Quite apart from its other advantages, Marshall's amplification
technique reduced the chance of possible mistakes from lapses in timing or
technique from any of the eight or nine musically illiterate frontline players
- which was common to other bands at the time.
But
he would not be allowed to proceed, and there was much more fighting to
come. Indeed, it was almost annual.
In
1968, on Carnival Tuesday afternoon, the band was again set upon, this time by
Eastern Symphony, who got assistance from their neighbourhood band San Juan All
Stars.
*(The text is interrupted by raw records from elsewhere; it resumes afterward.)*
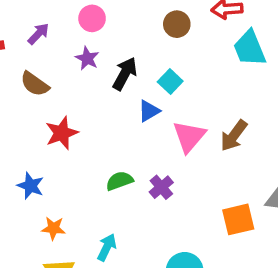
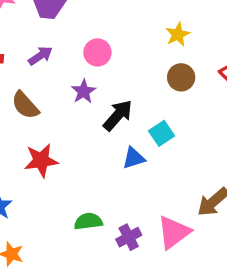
pink triangle: (189, 136) -> (174, 232), moved

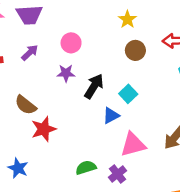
purple star: (84, 91) -> (66, 73), turned -30
brown semicircle: (25, 105) -> (26, 105), moved
pink triangle: (174, 232) -> (133, 145), moved, turned 32

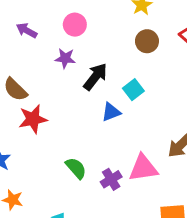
purple arrow: (30, 53) -> (27, 30), turned -114
pink triangle: (133, 145) -> (143, 168), moved
green semicircle: (86, 168) -> (76, 168), turned 60

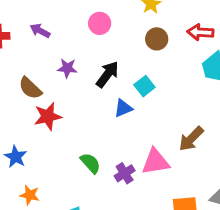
pink circle: (75, 25) -> (100, 23), moved
purple star: (65, 58) -> (67, 68), moved

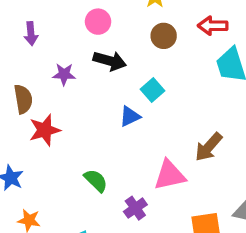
purple arrow: (40, 31) -> (31, 34), turned -120
black arrow: (107, 74) -> (110, 61), moved, turned 72
brown semicircle: (30, 88) -> (23, 99), turned -140
purple cross: (125, 173) -> (135, 208), moved

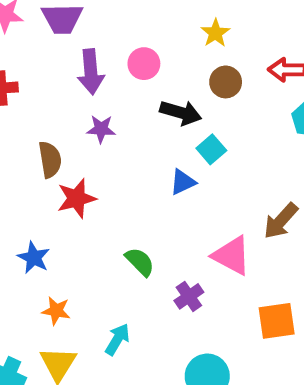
purple arrow: (31, 34) -> (91, 72), moved, size x1.5
black arrow: (110, 61) -> (181, 113), moved
pink triangle: (170, 175) -> (232, 256), turned 40

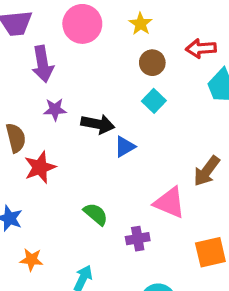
pink circle: (144, 64) -> (82, 24), moved, size x1.5
black arrow: (181, 113) -> (98, 124), moved
cyan square: (211, 149) -> (154, 101), moved
purple cross: (189, 296) -> (138, 239), turned 30

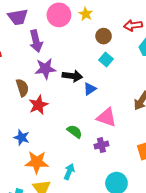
yellow star: (141, 24) -> (86, 14), moved
purple star: (55, 109) -> (45, 69), size x1.5
pink triangle: (170, 203) -> (107, 117), moved
orange star: (31, 260) -> (37, 162), size x1.6

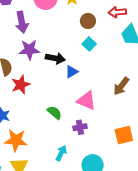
cyan arrow: (69, 172) -> (61, 153), moved

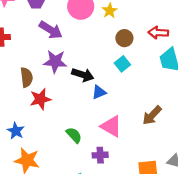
purple arrow: (22, 22) -> (51, 30), turned -55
Smith and fellow Laventillian
Ronnie Grant secured the amplifier and pan and ran with the precious cart to
the Belmont Police Station.
Marshall
continued his experiments at home, producing the Bertphone in 1971, described
by many as the greatest single leap forward in pan technology. The Bertphone, a tenor pan, was an
instrument connected to a mixing board by using individual contact microphones
from each note which gave the pannist the ability to sustain or dampen notes
and adjust tone and volume electronically.
But
the Bertphone experiment was also a victim of violence. One of two warring brothers in a house next
door to his Erica Street, Laventille home, set fire to their home on May 7,
1990, and the flames spread, torching the Marshall residence and the Bertphone
prototype as well.
By that
time, the master tuner and inventor had been so daunted by the fighting, that
after the Carnival of 1972, he had disbanded Hylanders. The decision was spurred on by a request
from Rudolph Charles to come and work with Desperadoes instead.
Marshall,
who also invented the double-tenor pan, now standard in every steel orchestra,
has continued his experiments, but on an acoustic level.
"Music
has to reach people," Marshall said just last month. "The pan has a problem and people must
face up to it. Whenever there is a
group of people around a pan, the music gets soaked up, so we had to find ways
to make it reach past the group and that is all I was doing. We still have the problem today, because
they did not like amplification and that is really what we need."
Marshall,
64, continues to turn out quality instruments, which may now be experienced in
the prize-winning sound of the Witco Desperadoes Steel Orchestra.
Mostly
due to a lack of funding, pan research and development has slowed to a trickle.